There were whole clouds full of these angels, including some thoroughly disreputable ones. They roamed high over the plains, stretching like a blanket all the way to the distant lights of Liyue. He looked for his old friend among them, his eyes searching for braided hair and the warmest smile he had ever known, but he hadn’t come with them. He had always been so nice that he probably had a little heaven all to himself, right next to the highest gods. He was glad not to find him.

And then there were the greatest dead of all. There were ancient soldiers, all drenched in blood, with their mouths wide open as if they wanted to keep yelling but couldn’t. They were waiting for the others, waiting for their commanders, waiting for the Abyss. Some couldn’t manage to get clear of their graves - they were trying so hard it was terrifying, but they had tried and failed many times before.

Nevertheless, some managed to shoot up into the atmosphere and over the approaching city. They scattered far and wide and painted the night from cloud to cloud. The culture seemed to attract them, with its blazing fires, candlelight and ghost stories. Spurting from their mass graves, the ghosts bounded to the other end of the sky. The soldiers lead a mad rush, a hideous rout, twisting and turning as they poured from all directions - the ghosts of the unspeakable massacres. They challenged, darted and pursued each other, centuries against centuries, fighting the heroic wars that had been denied to them - finally free to use their skill and courage after being swatted like flies five-hundred years ago. The south was cluttered with their melee. The light-blue horizon in the east detached itself, the sun coming through the ripped seam that they’d made in the night.

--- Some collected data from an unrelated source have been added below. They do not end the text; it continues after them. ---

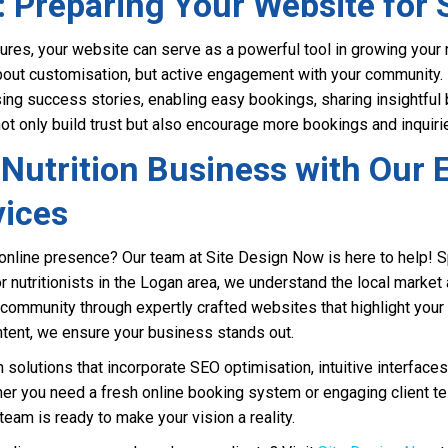
: Preparing Your Website for
ures, your website can serve as a powerful tool in growing your nu
about customisation, but active engagement with your community. 
ing success stories, enabling easy bookings, sharing insightful 
 not only build trust but also encourage more bookings and inquiri
Nutrition Business with Our 
vices
online presence? Our team at Site Design Now is here to help! Sp
 nutritionists in the Logan area, we understand the local market 
community through expertly crafted websites that highlight your
ntent, we ensure your business stands out.
olutions that incorporate SEO optimisation, intuitive interfaces,
er you need a fresh online booking system or engaging client te
d team is ready to make your vision a reality.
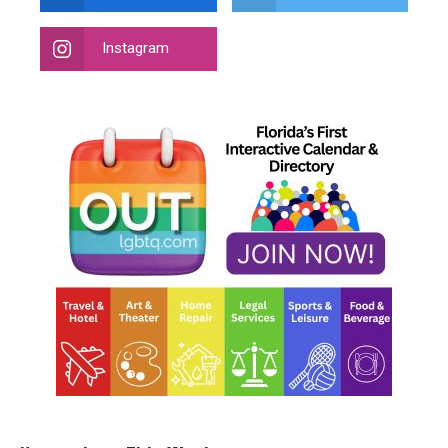
Instagram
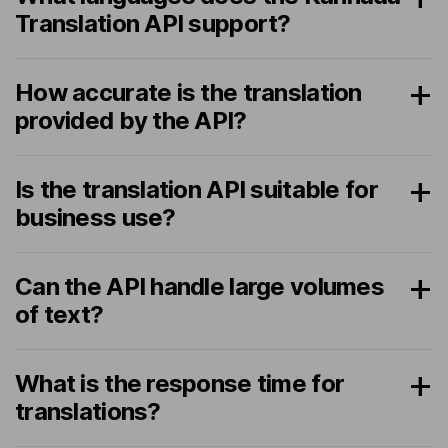
Translation API support?
How accurate is the translation
provided by the API?
Is the translation API suitable for
business use?
Can the API handle large volumes
of text?
What is the response time for
translations?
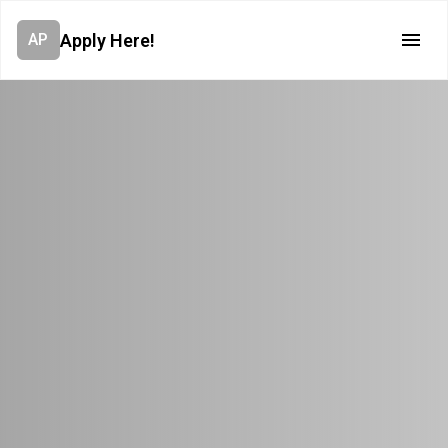
Apply Here!
AP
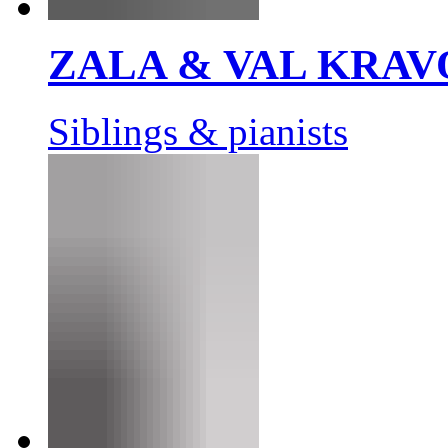
ZALA & VAL KRAV
Siblings & pianists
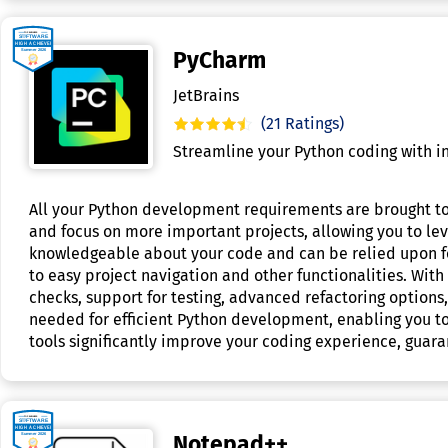
PyCharm
JetBrains
(21 Ratings)
Streamline your Python coding with int
All your Python development requirements are brought tog
and focus on more important projects, allowing you to le
knowledgeable about your code and can be relied upon for
to easy project navigation and other functionalities. Wi
checks, support for testing, advanced refactoring options
needed for efficient Python development, enabling you t
tools significantly improve your coding experience, guara
Notepad++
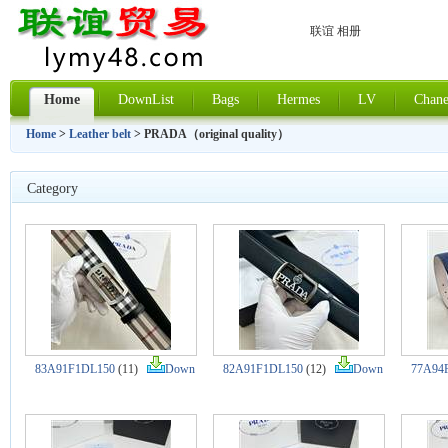
联谊 相册
Home
DownList
Bags
Hermes
LV
Chane
Home
>
Leather belt
> PRADA（original quality）
Category
83A91F1DL150
(11)
Down
82A91F1DL150
(12)
Down
77A94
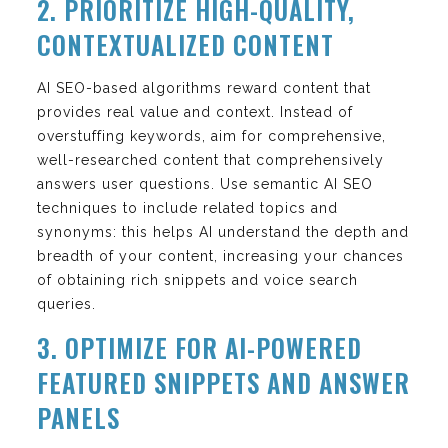
2. PRIORITIZE HIGH-QUALITY,
CONTEXTUALIZED CONTENT
AI SEO-based algorithms reward content that
provides real value and context. Instead of
overstuffing keywords, aim for comprehensive,
well-researched content that comprehensively
answers user questions. Use semantic AI SEO
techniques to include related topics and
synonyms: this helps AI understand the depth and
breadth of your content, increasing your chances
of obtaining rich snippets and voice search
queries.
3. OPTIMIZE FOR AI-POWERED
FEATURED SNIPPETS AND ANSWER
PANELS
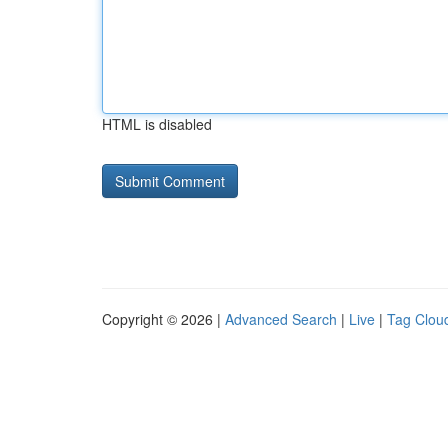
HTML is disabled
Copyright © 2026 |
Advanced Search
|
Live
|
Tag Clou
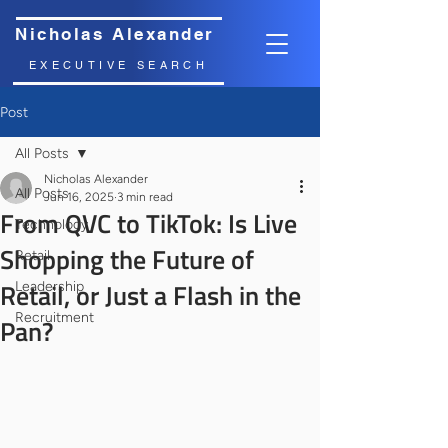
Nicholas Alexander
EXECUTIVE SEARCH
Post
All Posts
Nicholas Alexander
All Posts
Jun 16, 2025
3 min read
From QVC to TikTok: Is Live
Technology
Shopping the Future of
Retail
Retail, or Just a Flash in the
Leadership
Recruitment
Pan?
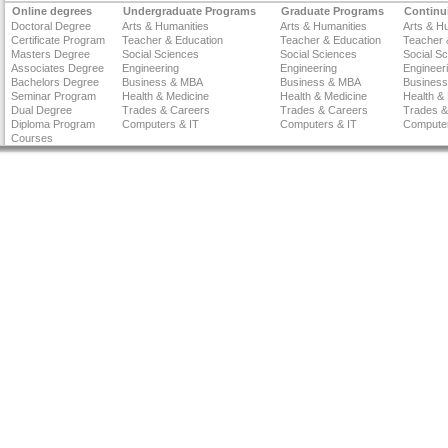
Online degrees
Undergraduate Programs
Graduate Programs
Continu
Doctoral Degree
Arts & Humanities
Arts & Humanities
Arts & H
Certificate Program
Teacher & Education
Teacher & Education
Teacher 
Masters Degree
Social Sciences
Social Sciences
Social S
Associates Degree
Engineering
Engineering
Engineer
Bachelors Degree
Business & MBA
Business & MBA
Busines
Seminar Program
Health & Medicine
Health & Medicine
Health &
Dual Degree
Trades & Careers
Trades & Careers
Trades &
Diploma Program
Computers & IT
Computers & IT
Computer
Courses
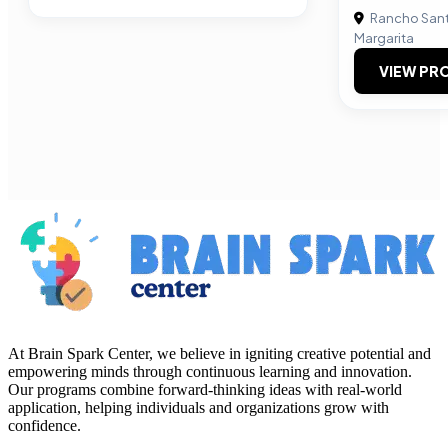
Rancho San
Margarita
VIEW PRO
At Brain Spark Center, we believe in igniting creative potential and
empowering minds through continuous learning and innovation.
Our programs combine forward-thinking ideas with real-world
application, helping individuals and organizations grow with
confidence.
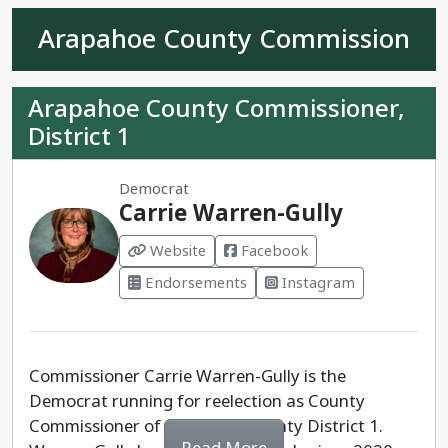
Fernandez, is also running. Backing extreme
Arapahoe County Commission
conspiracy theories, staunchly anti-abortion, and
opposed to climate legislation, Fernandez has run
a campaign based on extreme and deeply racist
Arapahoe County Commissioner,
ideals— having used racist epithets during the
District 1
course of her campaign.
Representative Meg Froelich is the progressive
Democrat
Carrie Warren-Gully
choice for House District 3.
Website
Facebook
Endorsements
Instagram
Commissioner Carrie Warren-Gully is the
Democrat running for reelection as County
Commissioner of Arapahoe County District 1.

The growing light - weak as it was - made it harder to see them. But Venti could, as his feet continued to silently take him down the shoreline and then up towards the mountains. Towards Liyue, where the early-morning mist could be so dense that it matched the sails of its ships, rising one after another from the sea to the highest heaven, for all time. With practice and close attention, Venti could still see shadows of memories.

The tall man who guarded that harbour was the last ghost of them all. His head was taller than the uppermost mists, taller than the mountains. By now he is the only living thing left in this procession of the dead. His black hair, high over everything else, still reflects gold up to the clouds - the only sun that can make it through.

He's supposed to be fond of tea.

He may as well try to make some, because he will be there for all eternity. The mist is too dense for the water to ever come to boil. For a teapot he will use the hull of a ship, the most beautiful, the largest of the ships - the last he could find. He heats up waves and waves of water. He stirs. He stirs with an enourmous oar. It keeps him busy.

Serious for all time, bent over his work, he acts as a beacon for the dead.

The whole dance passes over him, but he hasn’t even moved. He’s used to having these ghosts from the continent pass through him. He is the god of the dead.

Venti watched the grand shadow move as he passed over the crest of the mountain. Unravelled below him, the red city sat in a silver bath of fog, the god of death and contracts a great, black shadow with golden eyes and golden veins. For a fire he used the ashes left in the censers, but there was no life left in any of them.

The time of the gods was over. Venti came to peace with that a long time ago.